Un juez impuso la medida a la mayoría de los sospechosos ligados a una organización que, según la PCD, utilizaba la Terminal de Contenedores de Moín para enviar cocaína hacia Estados Unidos y Europa.
Un juez de la República impuso un año de prisión preventiva a 55 de los 62 detenidos durante la denominada “Operación Leviatán”, un contundente operativo realizado por la Policía de Control de Drogas (PCD) contra una organización vinculada con el tráfico internacional de cocaína.
La operación se llevó a cabo el pasado 28 de julio y permitió golpear una estructura que, de acuerdo con la investigación policial, utilizaba la Terminal de Contenedores de Moín, en Limón, como punto estratégico para enviar cargamentos de droga al extranjero.
Según la información suministrada por la PCD, la organización enviaba cocaína principalmente hacia Europa, aunque también mantenía operaciones dirigidas a Estados Unidos. La utilización de contenedores y de exportaciones legales habría sido parte del mecanismo empleado para intentar sacar la droga del país.
Entre los 55 sospechosos que deberán permanecer en prisión preventiva se encuentran personas señaladas como líderes de la organización. Entre ellas figura una mujer de apellido Bell, identificada como hija del extraditado conocido como “Macho Coca”.
También recibió un año de prisión preventiva su pareja sentimental, un hombre de apellido Casanova, así como otro de los presuntos integrantes de la estructura, de apellido Méndez.
La decisión judicial representa uno de los principales resultados posteriores al operativo, en el que la PCD realizó las acciones necesarias para desarticular la organización y detener a las personas que estarían relacionadas con el tráfico internacional de drogas.
No obstante, la resolución judicial no fue igual para todos los detenidos. Cinco personas quedaron sujetas a medidas alternas a la prisión preventiva, mientras que otras dos fueron puestas en libertad.
La “Operación Leviatán” fue considerada por las autoridades como un golpe de gran importancia contra las organizaciones criminales que utilizan Costa Rica como punto de tránsito para el envío de cocaína hacia mercados internacionales.
Uno de los principales objetivos de la intervención policial era precisamente atacar el uso de la infraestructura portuaria y comercial del país por parte de grupos dedicados al narcotráfico. En este caso, la investigación se concentró en la utilización de la Terminal de Contenedores de Moín para sacar cargamentos de droga.

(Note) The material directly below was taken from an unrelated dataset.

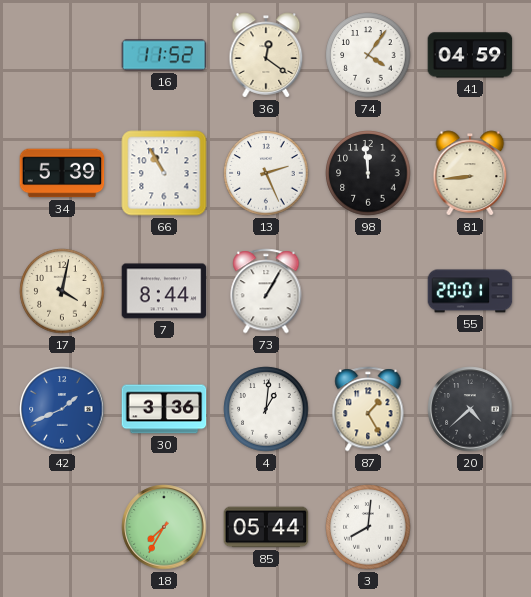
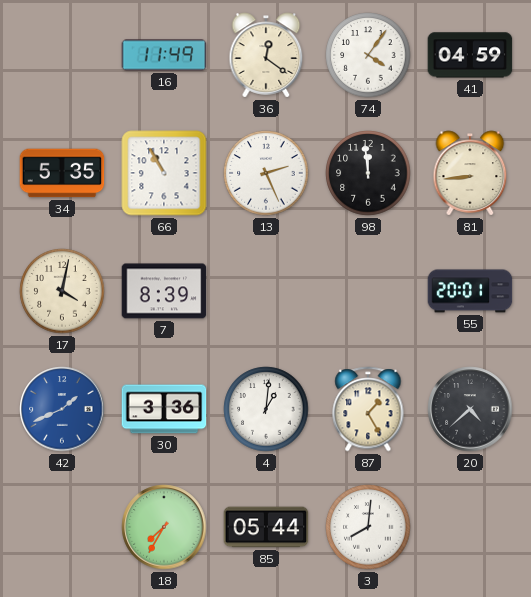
16: 11:52 -> 11:49
34: 5:39 -> 5:35
7: 8:44 -> 8:39
73: 1:05 -> none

La PCD destacó que este tipo de operaciones también busca evitar que las exportaciones costarricenses sean utilizadas para transportar cocaína, una modalidad que puede afectar tanto la seguridad nacional como la actividad comercial legítima de empresas que utilizan los puertos del país.
El resultado judicial llega semanas después del operativo y mantiene tras las rejas a la mayoría de los sospechosos mientras avanza la investigación. Para las autoridades, el golpe permite debilitar una estructura que habría establecido conexiones para colocar droga costarricense en importantes mercados internacionales.
Con 55 personas en prisión preventiva durante un año, cinco bajo medidas alternas y dos en libertad, el caso continuará ahora en la vía judicial, mientras las autoridades avanzan con las diligencias correspondientes para determinar las responsabilidades de cada uno de los investigados.